Jungle Jim turns heads in Milan

Local pulp-fiction zine takes over windows of popular department store La Rinascente during Milan design week

Mysterious African virus sweeps through the streets of Milan! Tourists outside the Duomo fall into a voodoo trance! Crowds descend on La Rinascente department store to see world’s first chimpanzee astronaut!

Cape Town-based pulp-fiction zine Jungle Jim caused a creative jolt worthy of its own sensational content when La Rinascente department store in Milan depicted six cover stories in its windows during the week of Salone del Mobile, also known as Milan Furniture Fair and Milan Design Week. The shop is one of the most popular department stores in the country and takes up the width of a city block opposite the famous Duomo cathedral.

Each of the store’s six windows depicted a three-dimensional illustration from Jungle Jim, brought to life using set-design techniques by London-based illustrator Emily Forgot. The windows were a promotion for Afrofuture, a mash-up programme of events held in La Rinascente’s "Design Supermarket" basement during what is still the largest design gathering on the global design calendar.

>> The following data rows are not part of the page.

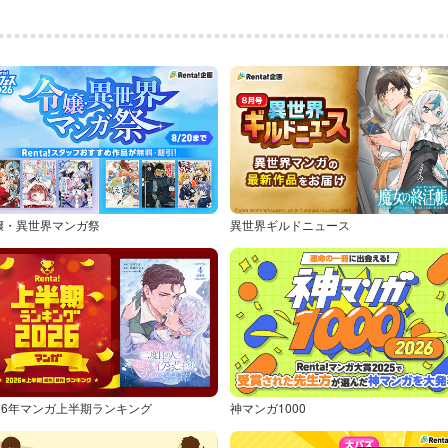
嬢・異世界マンガ祭
異世界ギルドニュース
026年マンガ上半期ランキング
神マンガ1000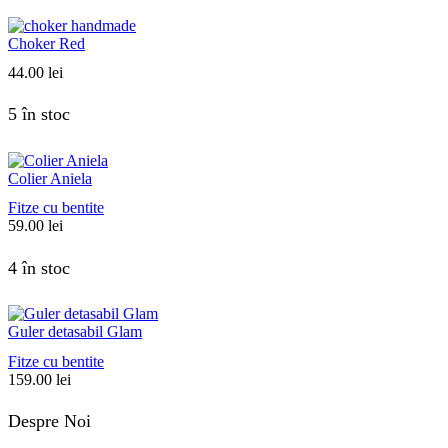
Choker Red
44.00
lei
5 în stoc
Colier Aniela
Fitze cu bentite
59.00
lei
4 în stoc
Guler detasabil Glam
Fitze cu bentite
159.00
lei
Despre Noi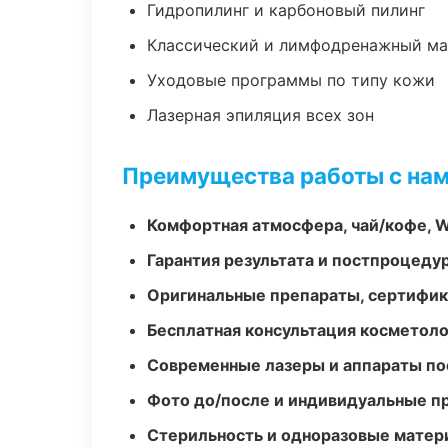
Гидропилинг и карбоновый пилинг
Классический и лимфодренажный м
Уходовые программы по типу кожи
Лазерная эпиляция всех зон
Преимущества работы с на
Комфортная атмосфера, чай/кофе, W
Гарантия результата и постпроцед
Оригинальные препараты, сертифик
Бесплатная консультация косметоло
Современные лазеры и аппараты по
Фото до/после и индивидуальные 
Стерильность и одноразовые мате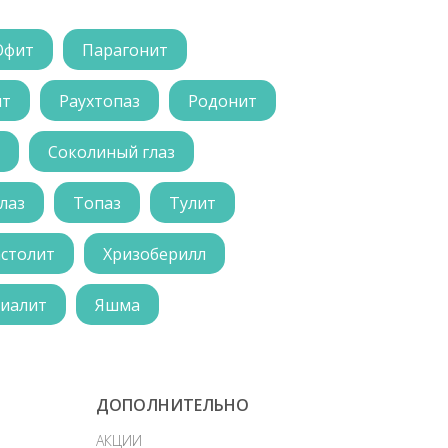
Офит
Парагонит
ит
Раухтопаз
Родонит
Соколиный глаз
лаз
Топаз
Тулит
астолит
Хризоберилл
иалит
Яшма
ДОПОЛНИТЕЛЬНО
АКЦИИ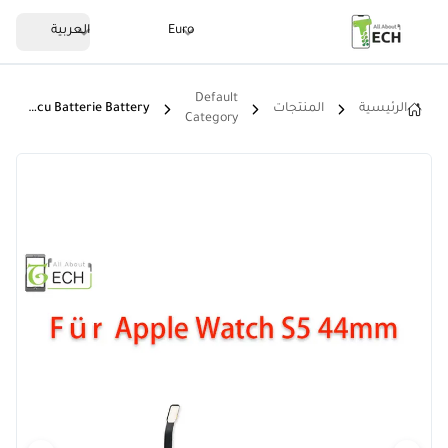
Euro
العربية
Default
الرئيسية
المنتجات
Ersatz Akku Für Apple Watch 5 44mm Serie 5 A2181 296mAh Accu Batterie Battery
Category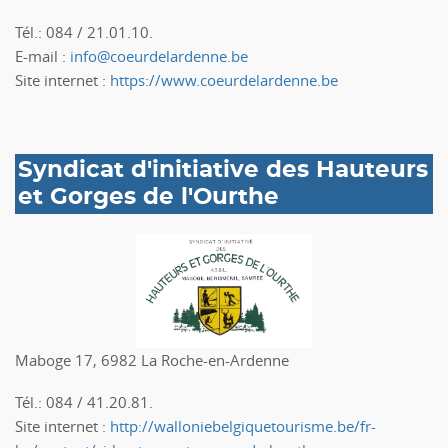
Tél.: 084 / 21.01.10.
E-mail :
info@coeurdelardenne.be
Site internet :
https://www.coeurdelardenne.be
Syndicat d'initiative des Hauteurs
et Gorges de l'Ourthe
Maboge 17, 6982 La Roche-en-Ardenne
Tél.: 084 / 41.20.81.
Site internet :
http://walloniebelgiquetourisme.be/fr-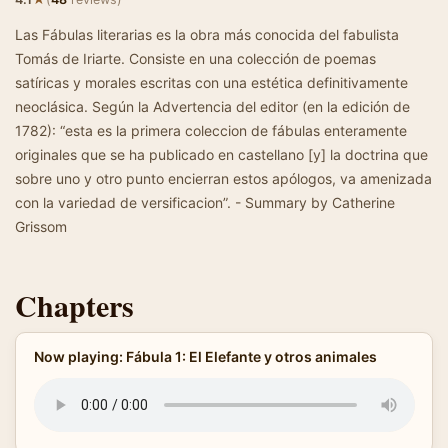
Las Fábulas literarias es la obra más conocida del fabulista
Tomás de Iriarte. Consiste en una colección de poemas
satíricas y morales escritas con una estética definitivamente
neoclásica. Según la Advertencia del editor (en la edición de
1782): “esta es la primera coleccion de fábulas enteramente
originales que se ha publicado en castellano [y] la doctrina que
sobre uno y otro punto encierran estos apólogos, va amenizada
con la variedad de versificacion”. - Summary by Catherine
Grissom
Chapters
Now playing: Fábula 1: El Elefante y otros animales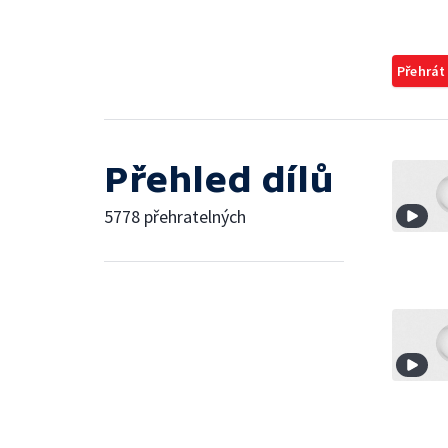
Přehrát
Přehled dílů
5778 přehratelných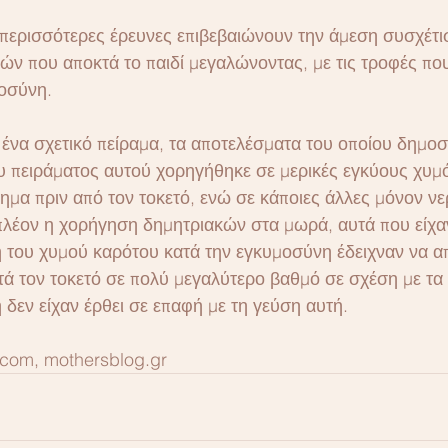
 περισσότερες έρευνες επιβεβαιώνουν την άμεση συσχέτι
ών που αποκτά το παιδί μεγαλώνοντας, με τις τροφές πο
οσύνη.
 ένα σχετικό πείραμα, τα αποτελέσματα του οποίου δημοσ
ου πειράματος αυτού χορηγήθηκε σε μερικές εγκύους χυμό
ημα πριν από τον τοκετό, ενώ σε κάποιες άλλες μόνον νε
 πλέον η χορήγηση δημητριακών στα μωρά, αυτά που είχαν
 του χυμού καρότου κατά την εγκυμοσύνη έδειχναν να 
ετά τον τοκετό σε πολύ μεγαλύτερο βαθμό σε σχέση με τα
δεν είχαν έρθει σε επαφή με τη γεύση αυτή.
.com, mothersblog.gr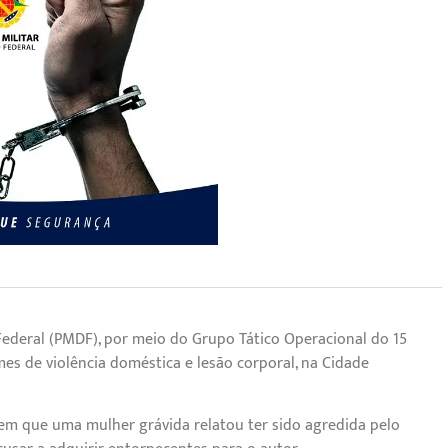
to Federal (PMDF), por meio do Grupo Tático Operacional do 15º
s de violência doméstica e lesão corporal, na Cidade
em que uma mulher grávida relatou ter sido agredida pelo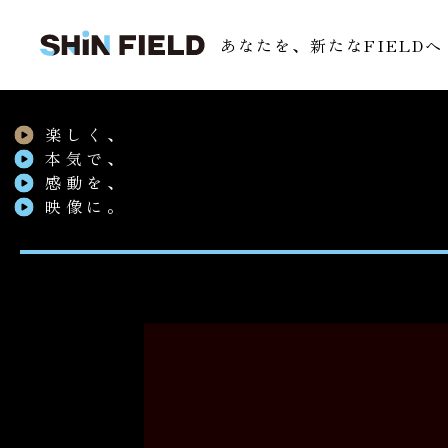
あなたを、
新たなFIELDへ
楽しく、
本気で、
感動を、
映像に。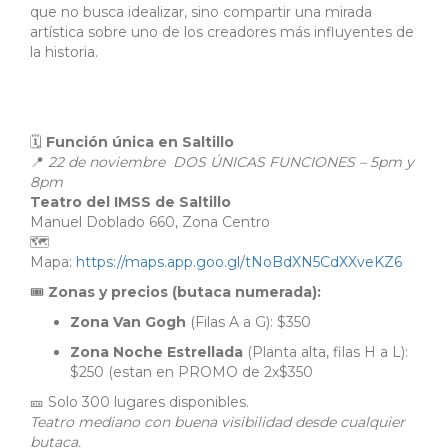
que no busca idealizar, sino compartir una mirada
artística sobre uno de los creadores más influyentes de
la historia.
🗓
Función única en Saltillo
📍
22 de noviembre DOS ÚNICAS FUNCIONES – 5pm y
8pm
Teatro del IMSS de Saltillo
Manuel Doblado 660, Zona Centro
🗺️
Mapa:
https://maps.app.goo.gl/tNoBdXN5CdXXveKZ6
🎟
Zonas y precios (butaca numerada):
Zona Van Gogh
(Filas A a G): $350
Zona Noche Estrellada
(Planta alta, filas H a L):
$250 (estan en PROMO de 2x$350
🎫 Solo 300 lugares disponibles.
Teatro mediano con buena visibilidad desde cualquier
butaca.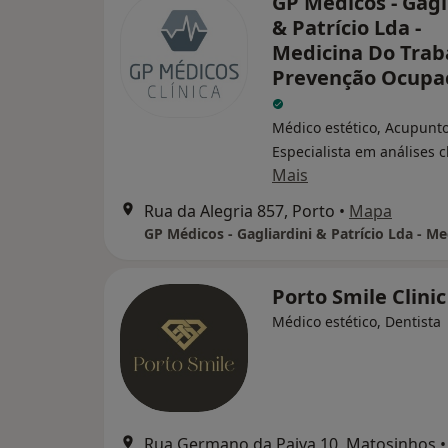
GP Médicos - Gagl
& Patrício Lda -
Medicina Do Trab
Prevenção Ocupa
Médico estético, Acupunto
Especialista em análises c
Mais
Rua da Alegria 857, Porto
•
Mapa
Porto Smile Clini
Médico estético, Dentista
Rua Germano da Paiva 10, Matosinhos
•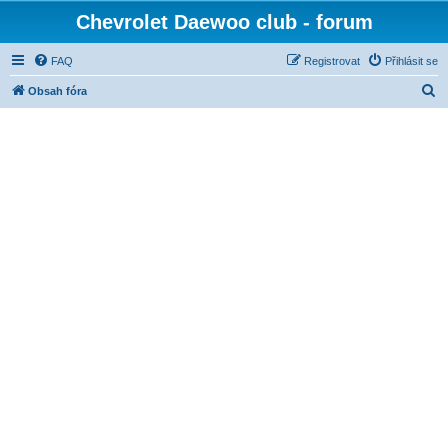
Chevrolet Daewoo club - forum
FAQ
Registrovat
Přihlásit se
H
Obsah fóra
l
e
d
a
t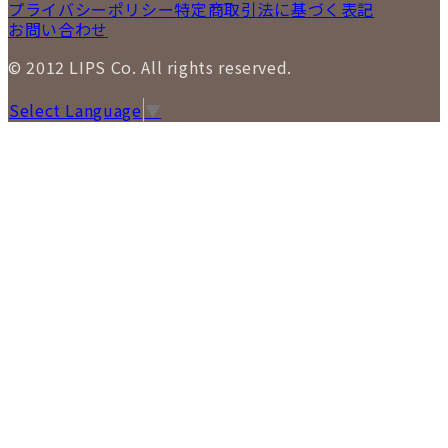
プライバシーポリシー
特定商取引法に基づく表記
お問い合わせ
© 2012 LIPS Co. All rights reserved.
Select Language
▼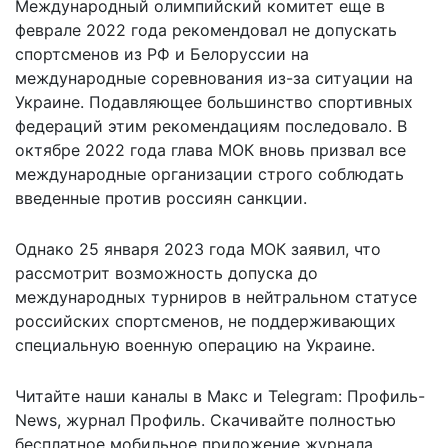
Международный олимпийский комитет еще в
феврале 2022 года рекомендовал не допускать
спортсменов из РФ и Белоруссии на
международные соревнования из-за ситуации на
Украине. Подавляющее большинство спортивных
федераций этим рекомендациям последовало. В
октябре 2022 года глава МОК
вновь призвал
все
международные организации строго соблюдать
введенные против россиян санкции.
Однако 25 января 2023 года МОК заявил, что
рассмотрит возможность допуска до
международных турниров в нейтральном статусе
российских спортсменов, не поддерживающих
специальную военную операцию на Украине.
Читайте наши каналы в
Макс
и Telegram:
Профиль-
News
,
журнал Профиль
. Скачивайте полностью
бесплатное мобильное
приложение журнала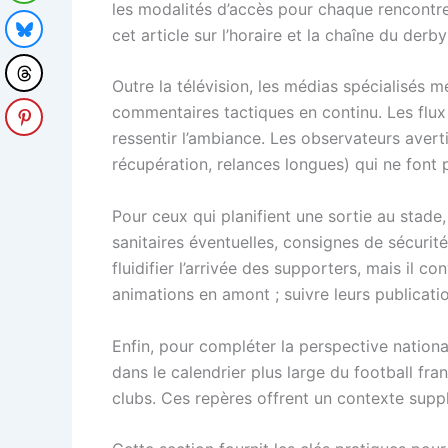
les modalités d’accès pour chaque rencontre
cet article sur l’horaire et la chaîne du derby
Outre la télévision, les médias spécialisés 
commentaires tactiques en continu. Les flux 
ressentir l’ambiance. Les observateurs averti
récupération, relances longues) qui ne font 
Pour ceux qui planifient une sortie au stade, 
sanitaires éventuelles, consignes de sécur
fluidifier l’arrivée des supporters, mais il 
animations en amont ; suivre leurs publicat
Enfin, pour compléter la perspective national
dans le calendrier plus large du football f
clubs. Ces repères offrent un contexte supp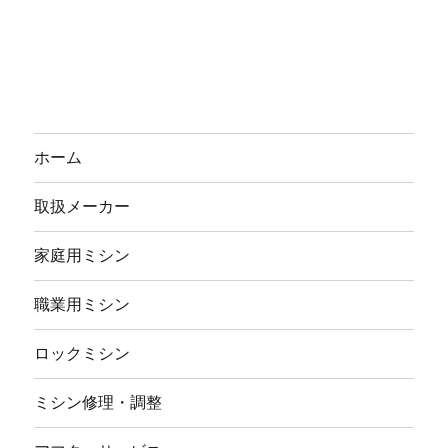
ホーム
取扱メーカー
家庭用ミシン
職業用ミシン
ロックミシン
ミシン修理・調整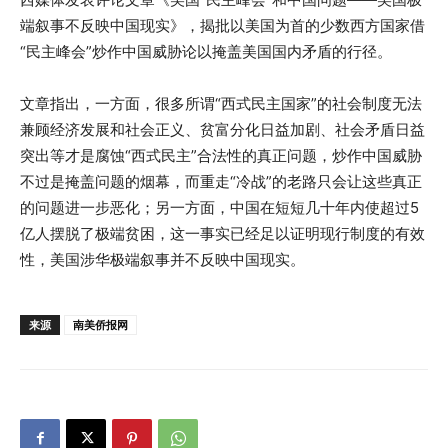
端叙事不反映中国现实》，揭批以美国为首的少数西方国家借
“民主峰会”炒作中国威胁论以掩盖美国国内矛盾的行径。
文章指出，一方面，很多所谓“西式民主国家”的社会制度无法
兼顾经济发展和社会正义、贫富分化日益加剧、社会矛盾日益
突出等才是腐蚀“西式民主”合法性的真正问题，炒作中国威胁
不过是掩盖问题的烟幕，而重走“冷战”的老路只会让这些真正
的问题进一步恶化；另一方面，中国在短短几十年内使超过5
亿人摆脱了极端贫困，这一事实已经足以证明现行制度的有效
性，美国涉华极端叙事并不反映中国现实。
来源
南美侨报网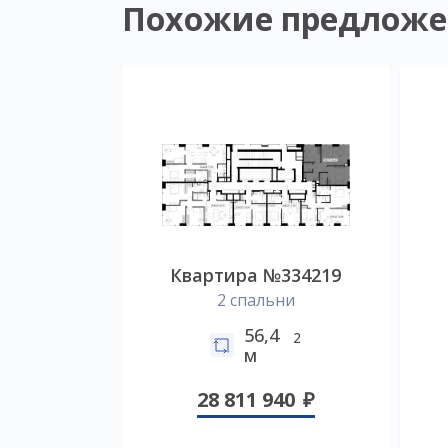
Похожие предложе
Квартира №334219
2 спальни
56,4
2
м
28 811 940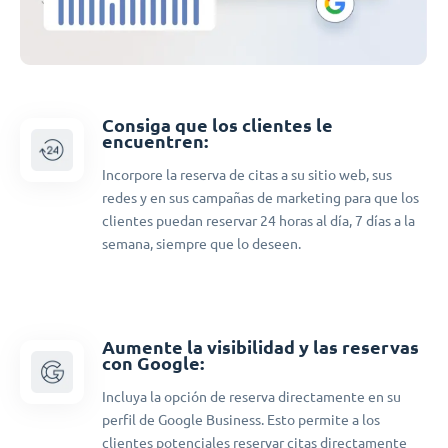
Consiga que los clientes le
encuentren:
Incorpore la reserva de citas a su sitio web, sus
redes y en sus campañas de marketing para que los
clientes puedan reservar 24 horas al día, 7 días a la
semana, siempre que lo deseen.
Aumente la visibilidad y las reservas
con Google:
Incluya la opción de reserva directamente en su
perfil de Google Business. Esto permite a los
clientes potenciales reservar citas directamente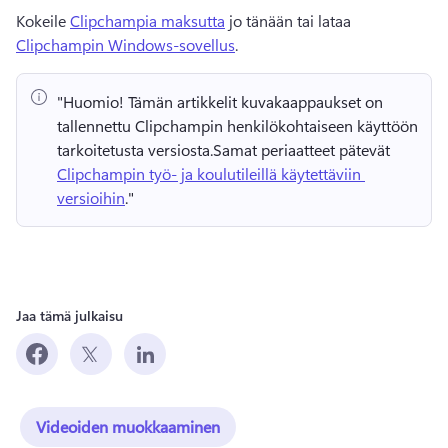
Kokeile 
Clipchampia maksutta
 jo tänään tai lataa 
Clipchampin Windows-sovellus
. 
"Huomio!
 Tämän artikkelit kuvakaappaukset on 
tallennettu Clipchampin henkilökohtaiseen käyttöön 
tarkoitetusta versiosta.
Samat periaatteet pätevät 
Clipchampin työ- ja koulutileillä käytettäviin 
versioihin
." 
Jaa tämä julkaisu
Videoiden muokkaaminen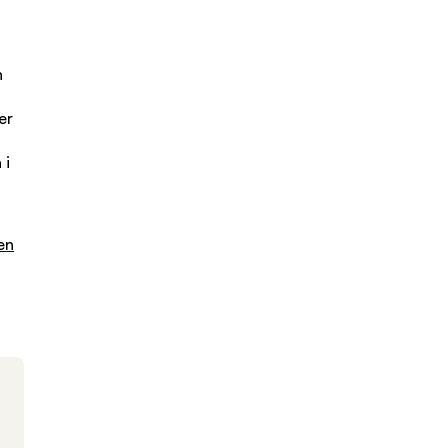
n
er
 i
en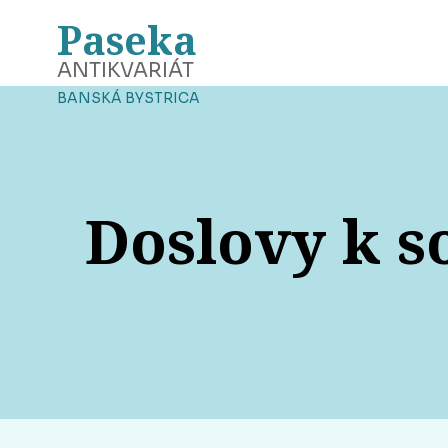
Paseka
ANTIKVARIÁT
BANSKÁ BYSTRICA
Doslovy k s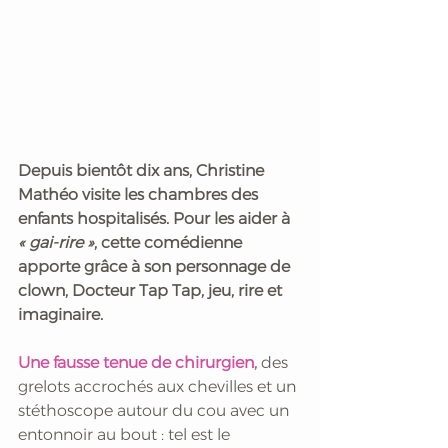
Depuis bientôt dix ans, Christine 
Mathéo visite les chambres des 
enfants hospitalisés. Pour les aider à 
« gai-rire »
, cette comédienne 
apporte grâce à son personnage de 
clown, Docteur Tap Tap, jeu, rire et 
imaginaire.
Une fausse tenue de chirurgien,
 des 
grelots accrochés aux chevilles et un 
stéthoscope autour du cou avec un 
entonnoir au bout : tel est le 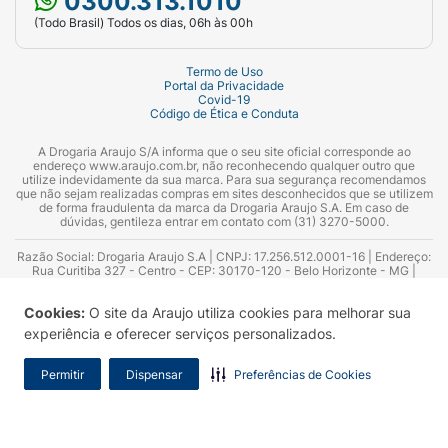
0300.313.1010
(Todo Brasil) Todos os dias, 06h às 00h
Termo de Uso
Portal da Privacidade
Covid-19
Código de Ética e Conduta
A Drogaria Araujo S/A informa que o seu site oficial corresponde ao
endereço www.araujo.com.br, não reconhecendo qualquer outro que
utilize indevidamente da sua marca. Para sua segurança recomendamos
que não sejam realizadas compras em sites desconhecidos que se utilizem
de forma fraudulenta da marca da Drogaria Araujo S.A. Em caso de
dúvidas, gentileza entrar em contato com (31) 3270-5000.
Razão Social: Drogaria Araujo S.A | CNPJ: 17.256.512.0001-16 | Endereço:
Rua Curitiba 327 - Centro - CEP: 30170-120 - Belo Horizonte - MG |
Telefones: 0300.313.1010 e (31) 3270-5000 Horário de funcionamento -
06:00h às 00:00h | Consultores técnicos responsáveis: Hairton Ayres
Cookies:
O site da Araujo utiliza cookies para melhorar sua
Azevedo Guimarães – CRF 10.965 | Yasmin Silva Alvarenga – CRF 52.584 -
Consultor substituto: Thiago Aguiar Pinheiro - CRF Nº 13.748. Alvará
experiência e oferecer serviços personalizados.
Sanitário: 2025020713 | Autorização de Funcionamento da Empresa (AFE):
7.16355-1
Permitir
Dispensar
Preferências de Cookies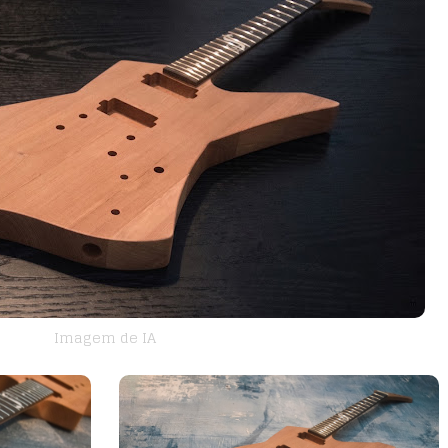
Imagem de IA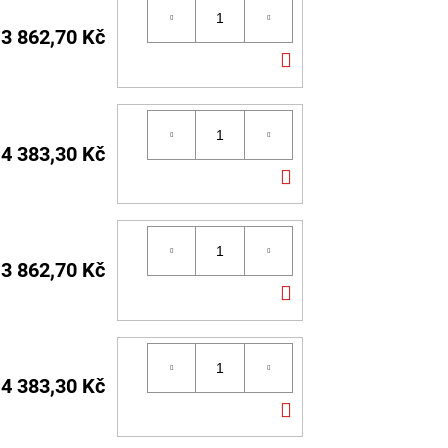
3 862,70 Kč
DO
KOŠÍKU
4 383,30 Kč
DO
KOŠÍKU
3 862,70 Kč
DO
KOŠÍKU
4 383,30 Kč
DO
KOŠÍKU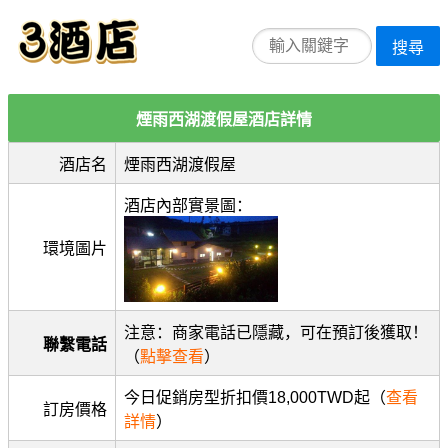
搜尋
煙雨西湖渡假屋酒店詳情
酒店名
煙雨西湖渡假屋
酒店內部實景圖：
環境圖片
注意：商家電話已隱藏，可在預訂後獲取！
聯繫電話
（
點擊查看
）
今日促銷房型折扣價18,000TWD起（
查看
訂房價格
詳情
）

Put together by British curator Beatrice Galilee, Afrofuture was an energetic lab-space-come-gathering-point featuring a dynamic mix of events. It featured workshops on Kane Kwei carpentry where participants could design their own Ghanaian-inspired fantasy coffin, "Improbable Africa" which tasked creatives with designing solutions for the future, led by Design Indaba Conference alumni speaker Daisy Ginsberg and Cher Potter, and an on-site newsdesk manned by Go West Project’s researchers documenting China’s influence in Africa. 

The five-day programme also featured quick-fire presentations by thinkers and creatives from all over Africa, including Design Indaba Expo Manager Kelly Berman, and a "Galactic Zine Workshop", in which participants wrote, illustrated, laid out, printed and assembled a new issue for Jungle Jim.

The challenge was to create a choose-your-own-sci-fi-adventure mini-zine in two hours, said Jungle Jim founders Jenna Bass and Hannes Bernard. 

The pair travelled to Milan to lead the workshop.

We hooked up six Jungle Jim authors from South Africa, Ghana, Zimbabwe and Nigeria live on Facebook for the first hour to mad-lib a sci-fi story on the theme of a future Africa-colonised planet.

The narrative was ultimately determined by participants in-store and online, who voted for their favourite storyline. The mini-zine was inserted as a centrefold in a special-edition copy of Jungle Jim 21.

The publication features the work of writers and illustrators from all over Africa. Bass and Bernard were inspired by “the golden days of pulp publishing, when short fiction was popular entertainment, non-elitist and accessible.” They found their niche and quickly discovered others who felt the same way.

One of their contributors is illustrator and comic artist Sebastian Borckenhagen, an Emerging Creative at Design Indaba Expo 2012, whose story entitled “A Story About a Chimpanzee in Space” was turned into a window featuring the image of a chimpanzee peering out of a spaceship porthole.

Bass is a writer and filmmaker working on a supernatural noir feature film set in Cape Town, while Bernard, a graphic designer, splits his time between Sao Paulo and Amsterdam, where he is conducting research at the Sandberg Instituut.

To them it is no surprise that a publication like Jungle Jim has come out of South Africa.

The apartheid-era spin on pulp was fascinating and revealing, and can be looked upon both fondly and cynically, as it often enforced the status-quo, they explained.

On the other hand, DIY publishing played an important role in the resistance against apartheid.

“Both of these forms expanded and depicted our national identities in a remarkable way, and I think people are again seeing the potential for their use now – in new ways to inspire reading and communicate ideas, encourage self-expression, as well as to entertain,” Bass added.

She said it was both bizarre and fascinating to see the magazine take on a life of its own in a different context.

It was wonderful to know it was being seen by so many new pairs of eyes.

Design Indaba Expo Manager Kelly Berman will be talking about Afrofuture at trendtalk#5 on Tuesday 23 April from 15h30 to 17h00 at the Plascon Design Centre Auditorium, 71 Waterkant St, Cape Town. Other speakers are Alayne Reesberg, CEO of WDC2014, and experiential artist Daniel Popper.